In the South for a long time Anglican traditions — based upon the rite in the Book of Common prayer — remained prevalent. However, the customary publication of the banns, which had been used in the old country to notify family, friends, and neighbors about an impending marriage, did not work among the widely dispersed settlements in the colonies. Other means had to be found to spread the word. It is claimed by some historians that the marriage license, issued by the county clerk, was thus created. And by the end of the 17th century this innovation had spread northward into the Middle Colonies.

Weddings in the South differed greatly from those in New England. Customarily they were held in the home of the bride with invitations extended to family and neighbors. After the minister completed the ceremony, the festivities began. There often was card playing and dancing, followed by an elegant supper, some toasts and songs.

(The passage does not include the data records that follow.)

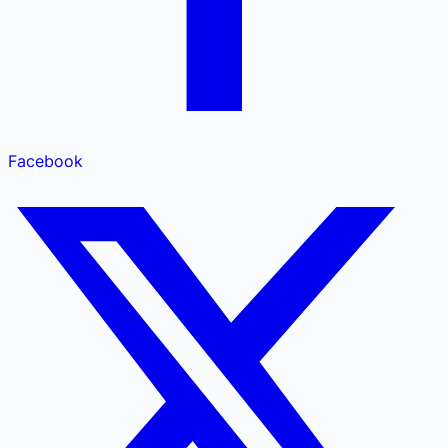
Facebook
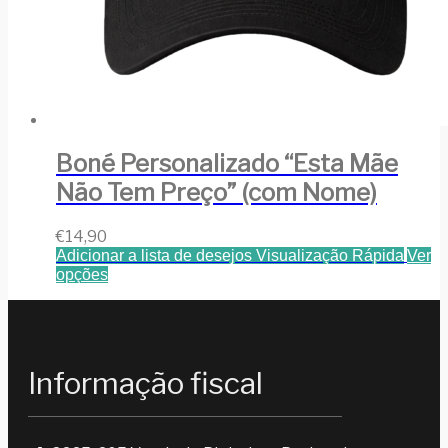
Boné Personalizado “Esta Mãe
Não Tem Preço” (com Nome)
€
14,90
Adicionar a lista de desejos
Visualização Rápida
Ver
opções
Informação fiscal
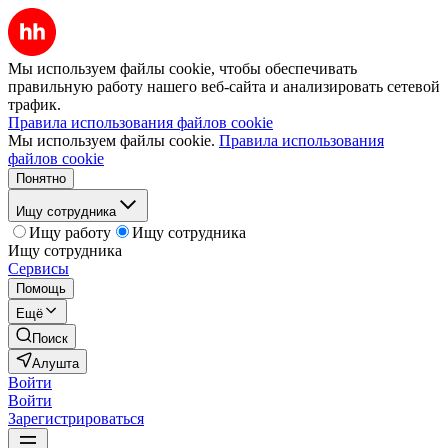
Мы используем файлы cookie, чтобы обеспечивать
правильную работу нашего веб-сайта и анализировать сетевой
трафик.
Правила использования файлов cookie
Мы используем файлы cookie.
Правила использования
файлов cookie
Понятно
Ищу сотрудника
Ищу работу
Ищу сотрудника
Ищу сотрудника
Сервисы
Помощь
Ещё
Поиск
Алушта
Войти
Войти
Зарегистрироваться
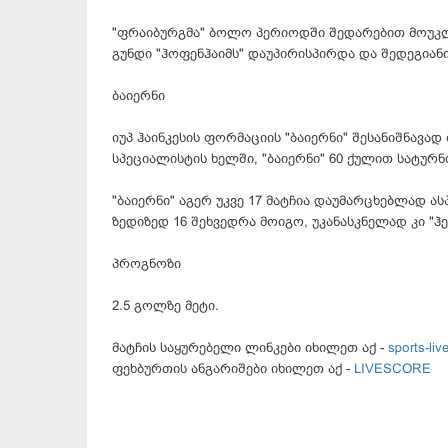
"ფრაიბურგმა" ბოლო პერიოდში შედარებით მოუკლო
გუნდი "ჰოფენჰაიმს" დაუპირისპირდა და შედეგიანი
ბაიერნი
იუპ ჰაინკესის ფორმაციის "ბაიერნი" შესანიშნავა
სპეციალისტის ხელში, "ბაიერნი" 60 ქულით სატ
"ბაიერნი" აგერ უკვე 17 მატჩია დაუმარცხებლად ას
ზედიზედ 16 შეხვედრა მოიგო, უკანასკნელად კი "
პროგნოზი
2.5 გოლზე მეტი.
მატჩის საყურებელი ლინკები იხილეთ აქ -
sports-live
ფეხბურთის ანგარიშები იხილეთ აქ -
LIVESCORE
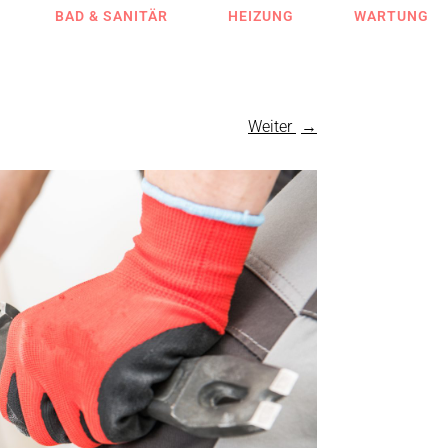
BAD & SANITÄR
HEIZUNG
WARTUNG
Weiter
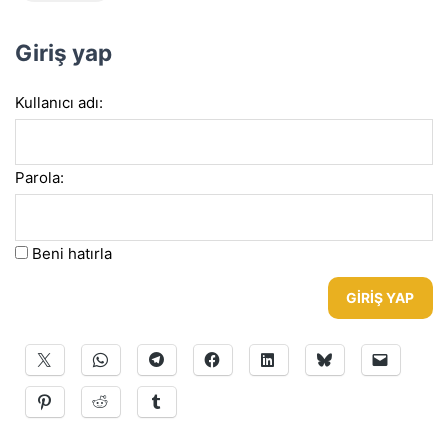
Giriş yap
Kullanıcı adı:
Parola:
Beni hatırla
GIRIŞ YAP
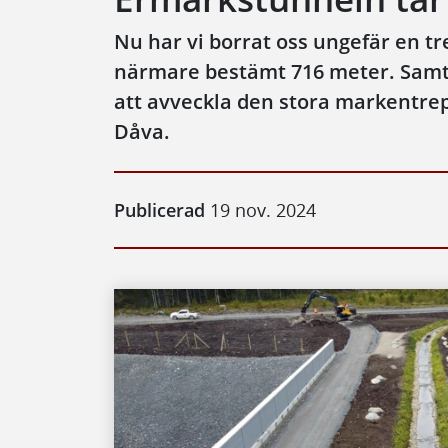
Nu har vi borrat oss ungefär en t
närmare bestämt 716 meter. Samti
att avveckla den stora markentr
Dåva.
Publicerad
19 nov. 2024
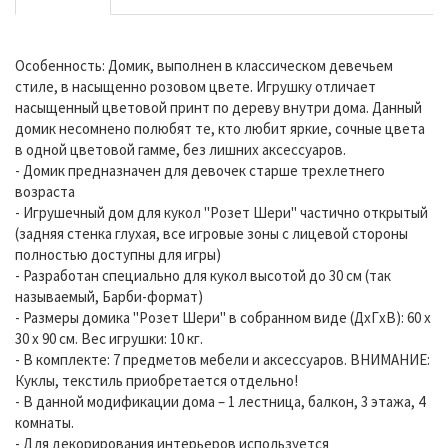
Особенность: Домик, выполнен в классическом девечьем
стиле, в насыщенно розовом цвете. Игрушку отличает
насыщенный цветовой принт по дереву внутри дома. Данный
домик несомнено полюбят те, кто любит яркие, сочные цвета
в одной цветовой гамме, без лишних аксессуаров.
- Домик предназначен для девочек старше трехлетнего
возраста
- Игрушечный дом для кукол "Розет Шери" частично открытый
(задняя стенка глухая, все игровые зоны с лицевой стороны
полностью доступны для игры)
- Разработан специально для кукол высотой до 30 см (так
называемый, Барби-формат)
- Размеры домика "Розет Шери" в собранном виде (ДхГхВ): 60 х
30 х 90 см. Вес игрушки: 10 кг.
- В комплекте: 7 предметов мебели и аксессуаров. ВНИМАНИЕ:
Куклы, текстиль приобретается отдельно!
- В данной модификации дома – 1 лестница, балкон, 3 этажа, 4
комнаты.
- Для декорирования интерьеров используется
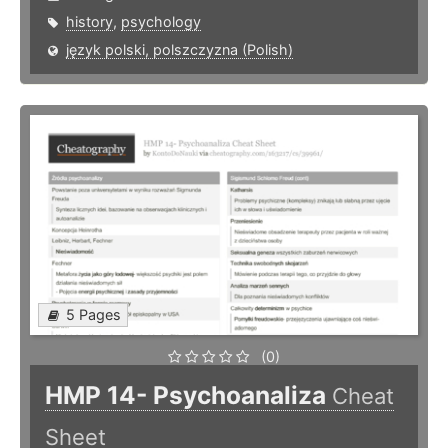
history
,
psychology
język polski, polszczyzna (Polish)
5 Pages
(0)
HMP 14- Psychoanaliza
Cheat
Sheet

People in New England soon began to forsake their old English wedding customs. The Congregationalists held that nothing in the Bible designated marriage as a religious rite, so they made it a civil affair officiated by a magistrate, but without the festivities that were part of Southern weddings.

Women married about the age of 20 to 23 in the early part of the 17th century, though the age tended to drop somewhat in succeeding generations and brides were often a bit younger in particular localities. Women usually spent up to 20 years bearing children and most of their adult life was spent raising them. While there were some large families — 10 to 15 children — in early Colonial days, the average number of children was six or seven. Many children died in infancy or were lost to the various childhood diseases (only slightly more than half of Colonial infants reached adulthood), and most couples suffered the loss of one or more children.

The death rate was high for husbands and wives too. Newlyweds had only a one-in-three chance of living together 10 years. Women often died in childbirth. It is not uncommon to find an ancestor marrying three or four times during this period. A woman needed a husband to provide for her and her children and a man needed a wife to take care of his young children and look after the home and all its chores.

For most of our Colonial ancestors marriage was a partnership in which both labored long and hard to carve out a new home and give their children far more than they ever had. And, each of these couples hanging upon your family tree has a special story — just waiting to be researched and told.